The `WHERE` clause is used to filter rows **before** any `GROUP BY` operations, while the `HAVING` clause is used to filter groups **after** a `GROUP BY` operation has been applied.

You cannot use `WHERE` to filter aggregated results; for that, you must use `HAVING`. For example, you can only filter with `WHERE is_remake = "NO"` before the aggregation.

Similarly, you can only filter with `HAVING num_movies >= 20` after the aggregation. This is because the `num_movies` is calculated during the aggregation process and is not available for filtering until after the grouping has been completed.

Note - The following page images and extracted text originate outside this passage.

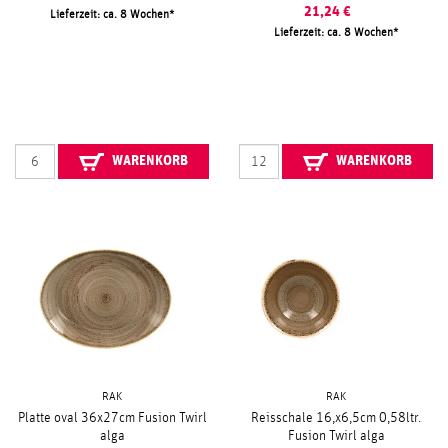
21,24
€
Lieferzeit: ca. 8 Wochen
Lieferzeit: ca. 8 Wochen
WARENKORB
WARENKORB
RAK
RAK
Platte oval 36x27cm Fusion Twirl
Reisschale 16,x6,5cm 0,58ltr.
alga
Fusion Twirl alga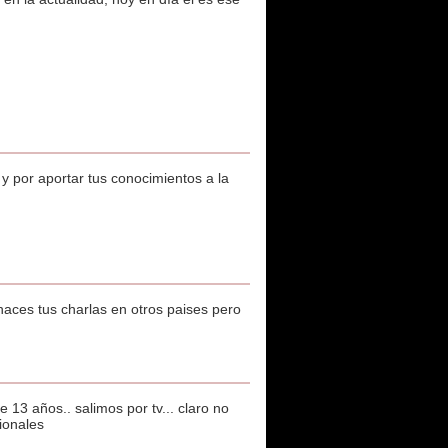
 y por aportar tus conocimientos a la
aces tus charlas en otros paises pero
 13 años.. salimos por tv... claro no
ionales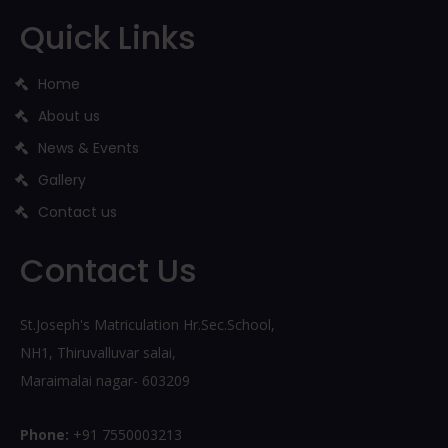
Quick Links
Home
About us
News & Events
Gallery
Contact us
Contact Us
St.Joseph's Matriculation Hr.Sec.School,
NH1, Thiruvalluvar salai,
Maraimalai nagar- 603209
Phone:
+91 7550003213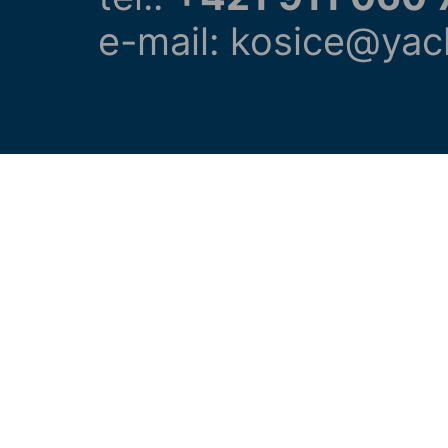
e-mail: kosice@yac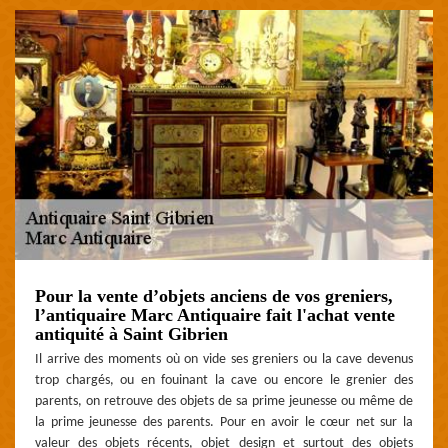
Pour la vente d’objets anciens de vos greniers,
l’antiquaire Marc Antiquaire fait l'achat vente
antiquité à Saint Gibrien
Il arrive des moments où on vide ses greniers ou la cave devenus
trop chargés, ou en fouinant la cave ou encore le grenier des
parents, on retrouve des objets de sa prime jeunesse ou même de
la prime jeunesse des parents. Pour en avoir le cœur net sur la
valeur des objets récents, objet design et surtout des objets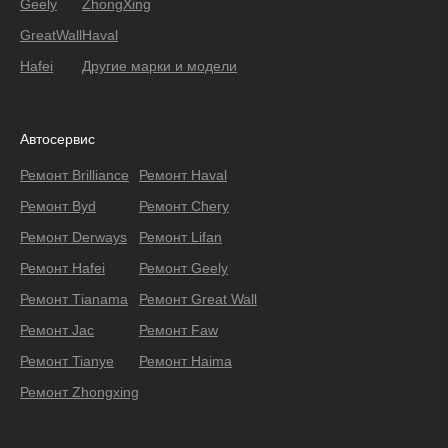
Geely
ZhongXing
GreatWall
Haval
Hafei
Другие марки и модели
Автосервис
Ремонт Brilliance
Ремонт Haval
Ремонт Byd
Ремонт Chery
Ремонт Derways
Ремонт Lifan
Ремонт Hafei
Ремонт Geely
Ремонт Тianama
Ремонт Great Wall
Ремонт Jac
Ремонт Faw
Ремонт Tianye
Ремонт Haima
Ремонт Zhongxing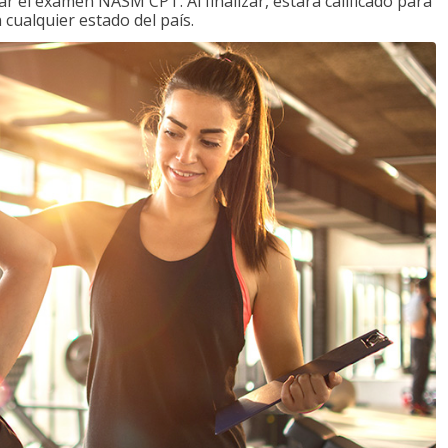
 el examen NASM CPT. Al finalizar, estará calificado para
 cualquier estado del país.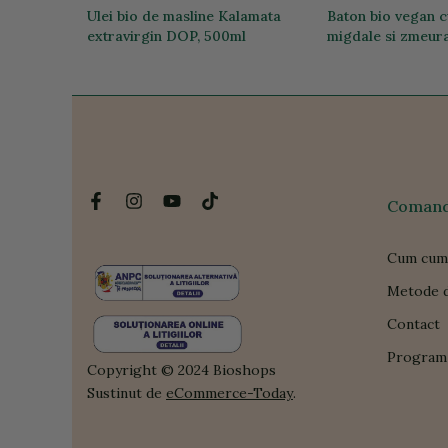
e HIH
Ulei bio de masline Kalamata
Baton bio vegan 
extravirgin DOP, 500ml
migdale si zmeura
111,44 lei
26,35 lei
Comanda
Cum cum
Metode d
Contact
Program 
Copyright © 2024 Bioshops
Sustinut de
eCommerce-Today
.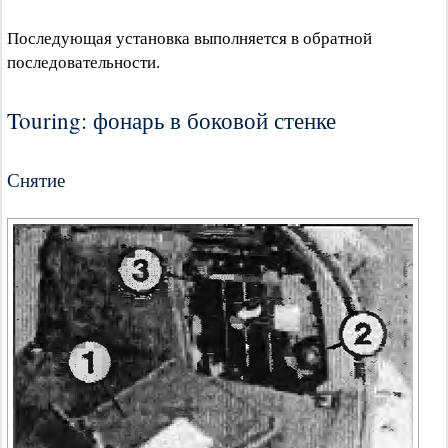
Последующая установка выполняется в обратной
последовательности.
Touring: фонарь в боковой стенке
Снятие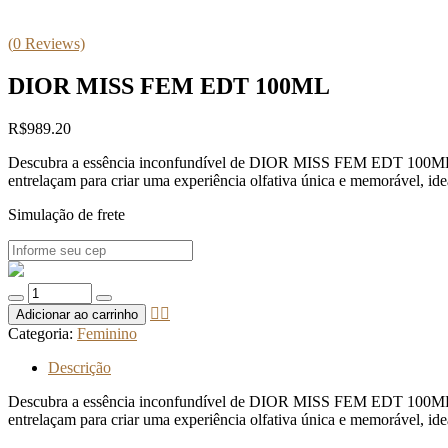
(
0
Reviews)
DIOR MISS FEM EDT 100ML
R$
989.20
Descubra a essência inconfundível de DIOR MISS FEM EDT 100ML. Uma 
entrelaçam para criar uma experiência olfativa única e memorável, ide
Simulação de frete
Quantidade
de
Adicionar ao carrinho
DIOR
Categoria:
Feminino
MISS
FEM
Descrição
EDT
100ML
Descubra a essência inconfundível de DIOR MISS FEM EDT 100ML. Uma 
entrelaçam para criar uma experiência olfativa única e memorável, ide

We can see the difference between `WHERE` and `HAVING` clauses by applying them to the same column. In the example below, we use both `WHERE` and `HAVING` to filter the results based on the `budget_in_INR` column.


▶️ First, we use the `WHERE` clause to filter out movies with a budget greater than ₹2 million **before** the aggregation.

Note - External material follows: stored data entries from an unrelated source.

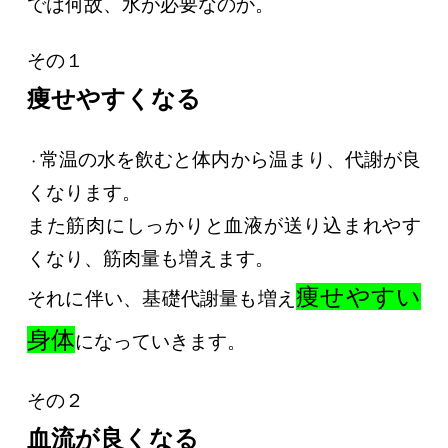
では何故、水が必要なのか。
その１
痩せやすくなる
常温の水を飲むと体内から温まり、代謝が良
・
くなります。
また筋肉にしっかりと血液が送り込まれやす
くなり、筋肉量も増えます。
痩せやすい
それに伴い、基礎代謝量も増え
身体
になっていきます。
その２
血流が良くなる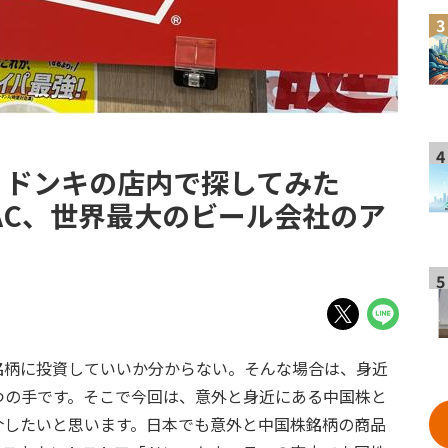
3
4
、ドンキの店内で探してみた
AC、世界最大のビール会社のア
5
銘柄に投資していいか分からない。そんな場合は、身近
つの手です。そこで今回は、意外と身近にある中国株と
介したいと思います。日本でも意外と中国株銘柄の商品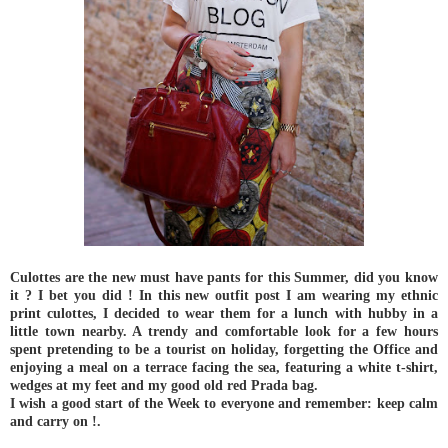
Culottes are the new must have pants for this Summer, did you know
it ? I bet you did ! In this new outfit post I am wearing my ethnic
print culottes, I decided to wear them for a lunch with hubby in a
little town nearby. A trendy and comfortable look for a few hours
spent pretending to be a tourist on holiday, forgetting the Office and
enjoying a meal on a terrace facing the sea, featuring a white t-shirt,
wedges at my feet and my good old red Prada bag.
I wish a good start of the Week to everyone and remember: keep calm
and carry on !.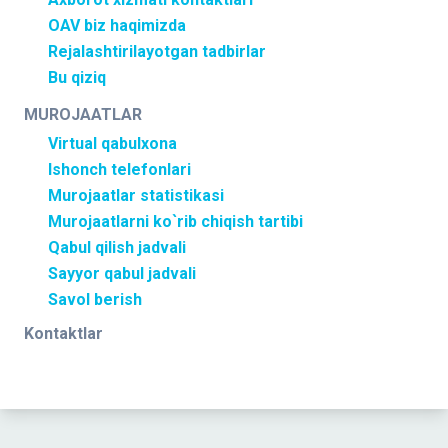
OAV biz haqimizda
Rejalashtirilayotgan tadbirlar
Bu qiziq
MUROJAATLAR
Virtual qabulxona
Ishonch telefonlari
Murojaatlar statistikasi
Murojaatlarni ko`rib chiqish tartibi
Qabul qilish jadvali
Sayyor qabul jadvali
Savol berish
Kontaktlar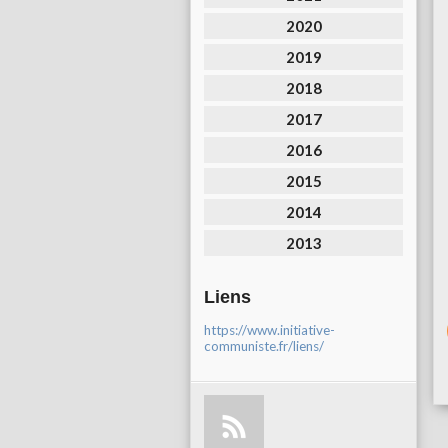
2020
2019
2018
2017
2016
2015
2014
2013
Liens
https://www.initiative-
communiste.fr/liens/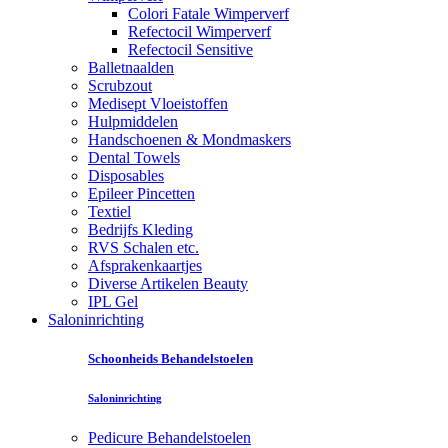
Colori Fatale Wimperverf
Refectocil Wimperverf
Refectocil Sensitive
Balletnaalden
Scrubzout
Medisept Vloeistoffen
Hulpmiddelen
Handschoenen & Mondmaskers
Dental Towels
Disposables
Epileer Pincetten
Textiel
Bedrijfs Kleding
RVS Schalen etc.
Afsprakenkaartjes
Diverse Artikelen Beauty
IPL Gel
Saloninrichting
Schoonheids Behandelstoelen
Saloninrichting
Pedicure Behandelstoelen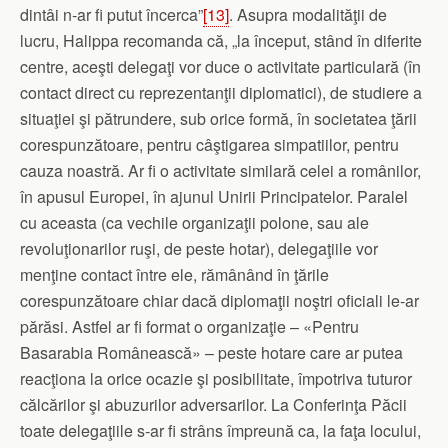
dintâi n‑ar fi putut încerca”
[13]
. Asupra modalităţii de
lucru, Halippa recomanda că, „la început, stând în diferite
centre, aceşti delegaţi vor duce o activitate particulară (în
contact direct cu reprezentanţii diplomatici), de studiere a
situaţiei şi pătrundere, sub orice formă, în societatea ţării
corespunzătoare, pentru câştigarea simpatiilor, pentru
cauza noastră. Ar fi o activitate similară celei a românilor,
în apusul Europei, în ajunul Unirii Principatelor. Paralel
cu aceasta (ca vechile organizaţii polone, sau ale
revoluţionarilor ruşi, de peste hotar), delegaţiile vor
menţine contact între ele, rămânând în ţările
corespunzătoare chiar dacă diplomaţii noştri oficiali le‑ar
părăsi. Astfel ar fi format o organizaţie – «Pentru
Basarabia Românească» – peste hotare care ar putea
reacţiona la orice ocazie şi posibilitate, împotriva tuturor
călcărilor şi abuzurilor adversarilor. La Conferinţa Păcii
toate delegaţiile s‑ar fi strâns împreună ca, la faţa locului,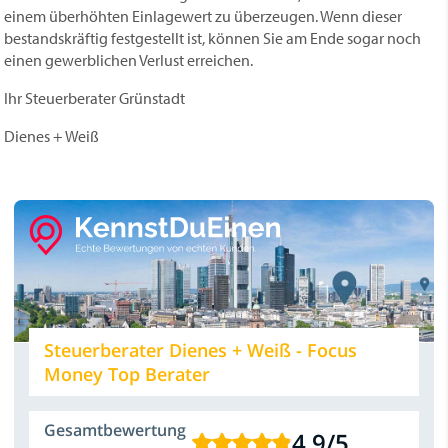
einem überhöhten Einlagewert zu überzeugen. Wenn dieser
bestandskräftig festgestellt ist, können Sie am Ende sogar noch
einen gewerblichen Verlust erreichen.
Ihr Steuerberater Grünstadt
Dienes + Weiß
Steuerberater Dienes + Weiß - Focus
Money Top Berater
Gesamtbewertung
4,9
/
5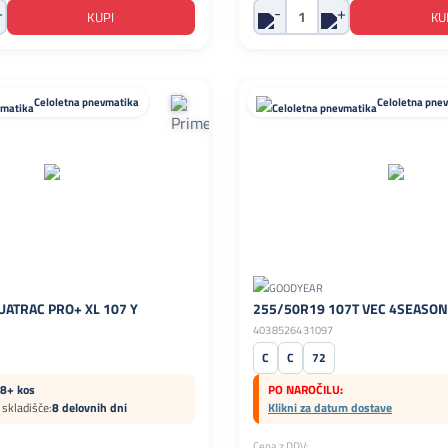
Celoletna pnevmatika
Celoletna pne
UATRAC PRO+ XL 107 Y
255/50R19 107T VEC 4SEASONS
4038526431097
C
C
72
8+ kos
PO NAROČILU:
skladišče:
8 delovnih dni
Klikni za datum dostave
Cena z DDV: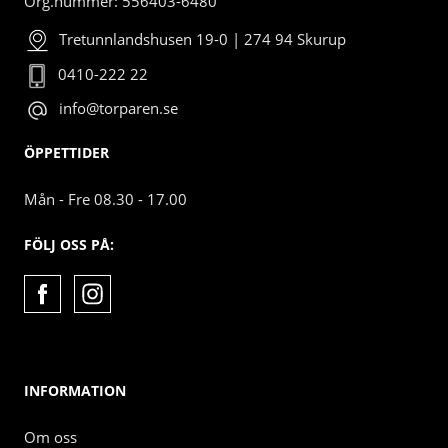
Org.nummer: 556403-6480
Tretunnlandshusen 19-0 | 274 94 Skurup
0410-222 22
info@torparen.se
ÖPPETTIDER
Mån - Fre 08.30 - 17.00
FÖLJ OSS PÅ:
INFORMATION
Om oss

This means that only movies with a budget greater than ₹2 million will be considered in the aggregation functions (`COUNT()`, `AVG()`). The filtering is done at the row level before any grouping occurs.


In [30]:
query_using_where = """
SELECT 
    genre,
    AVG(budget_in_INR) AS avg_budget
FROM movies
WHERE budget_in_INR > 2000000
GROUP BY genre;
"""

df_result = pd.read_sql_query(query_using_where, con=conn)
display(df_result)

Unnamed: 0,genre,avg_budget
0,action,777194696.25
1,adult,15446250.0
2,animation,13300000.0
3,comedy,293087828.19
4,documentary,649515000.0
5,drama,280903908.98
6,fantasy,111393375.0
7,horror,131508333.33
8,love_story,366662819.23
9,masala,2684070937.5


▶️ Next, we use the `HAVING` clause to filter out groups where the average budget is greater than ₹2 million after the aggregation.

This means that all movies are considered in the aggregation functions, but only those groups where the average budget exceeds ₹2 million are included in the final result. The filtering is done at the group level after the aggregation has been completed.


In [None]:
query_using_HAVING = """
SELECT 
    genre,
    AVG(budget_in_INR) AS avg_budget
FROM movies
GROUP BY genre
HAVING AVG(budget_in_INR) > 2000000;
"""

df_result = pd.read_sql_query(query_using_HAVING, con=conn)
display(df_result)

Unnamed: 0,genre,avg_budget
0,action,612091863.19
1,adult,4591378.21
2,animation,13300000.0
3,comedy,234431389.08
4,documentary,649515000.0
5,drama,164228786.27
6,fantasy,85812019.23
7,horror,97006981.13
8,love_story,256592253.29
9,masala,2684070937.5


The "mythological" genre is excluded in the first query because none of its movies have a budget greater than ₹2 million. However, it appears in the second query because its average budget across all movies exceeds ₹2 million.